Background:
The generation and functional recognition of post-translationally modified (PTM) peptides by T lymphocytes has attracted considerable interest in immunology. Disease associated antigen modification may generate novel PTM neo-peptides. These modified peptides presented by human leukocyte antigen (HLA) molecules have the potential to form excellent T cell targets. With the rapid advances in mass spectrometry, immunoproteomics studies routinely identify thousands of HLA-bound peptides from cell lines and tissue samples. However, except for S/T phosphorylation, in-depth analysis of the proportion and nature of peptides bearing one or more other PTMs has not been studied extensively.
Methodologies:
Here, we apply a mass spectrometry-based methodology to comprehensively profile peptides with PTMs bound to a variety of HLA allotypes.
Results:
Analysis of a diverse set of HLA class I immunopeptidomes revealed that methionine oxidation was the most commonly observed PTM, with deamidation of asparagine and glutamine the next most prevalent type of modification. Detailed analysis of HLA class I deamidation motifs revealed a strong prevalence of the known N-linked glycosylation motif (NX(S/T), where X is any amino acid except proline) for asparagine deamidated peptides. Notably no such motif was observed for glutamine deamidated peptides or for asparagine deamidated peptides isolated from HLA class II molecules.
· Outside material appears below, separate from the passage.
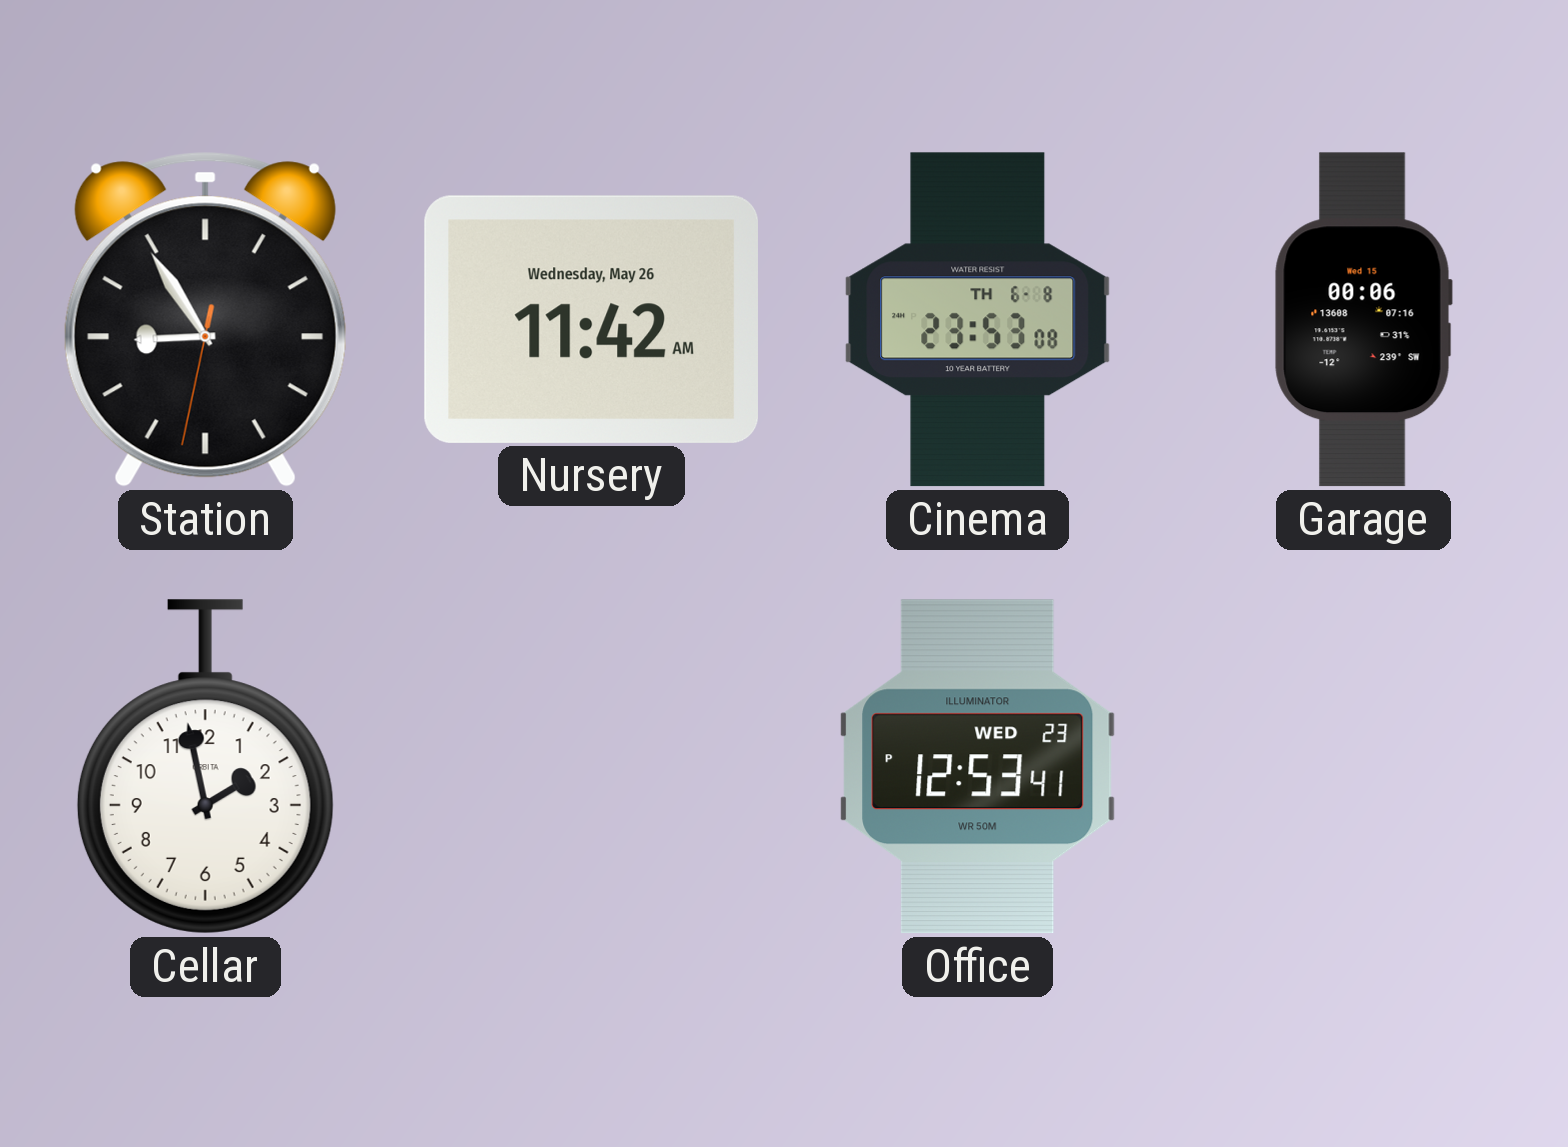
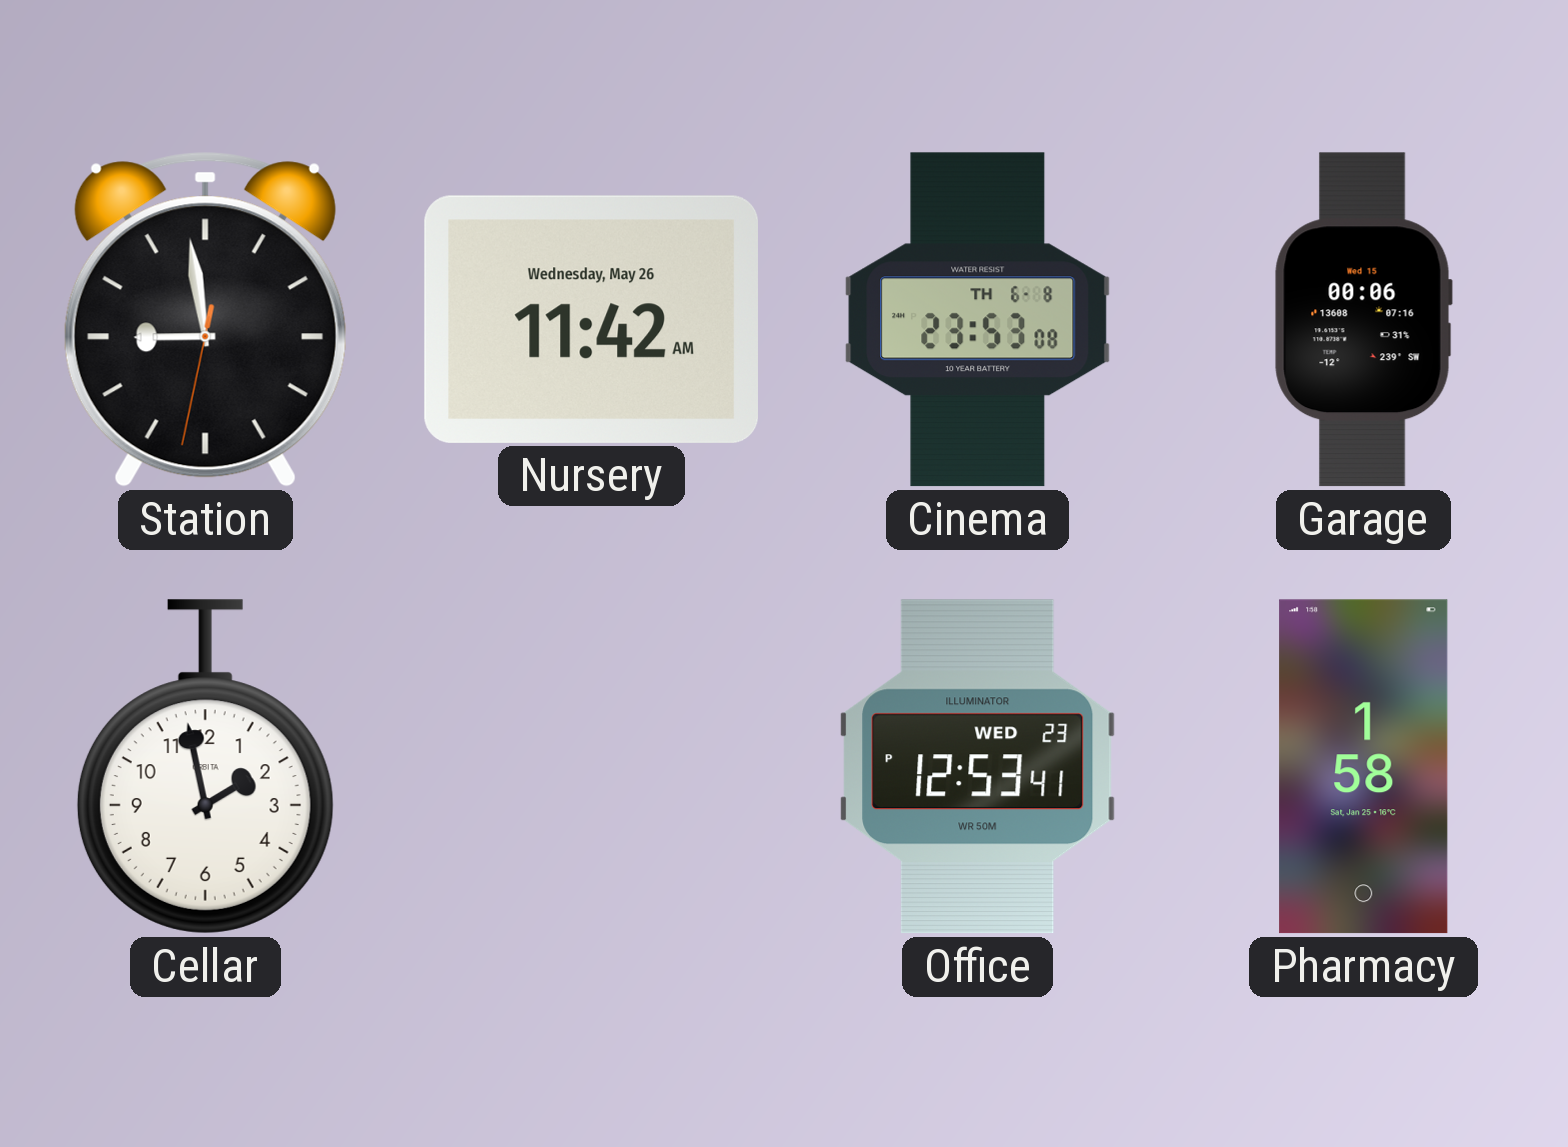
Station: 8:54 -> 8:58
Pharmacy: none -> 1:58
Subsequent blocking of PNGase activity confirmed the role of deglycosylation of NX(S/T)-bearing asparagine-deamidated peptides as a major source of HLA-bound ligands.
Conclusions:
These data indicate that the immunopeptidome is enriched for peptides derived from formerly glycosylated proteins and specifically those that have been retro-translocated from the ER and targeted for deglycosylation and degradation in the cytoplasm. The results not only highlight the link between glycosylation and asparagine deamidation but will help to train models to predict the presence of asparagine deamidated peptides in immunopeptidome, ultimately aiding novel vaccine design.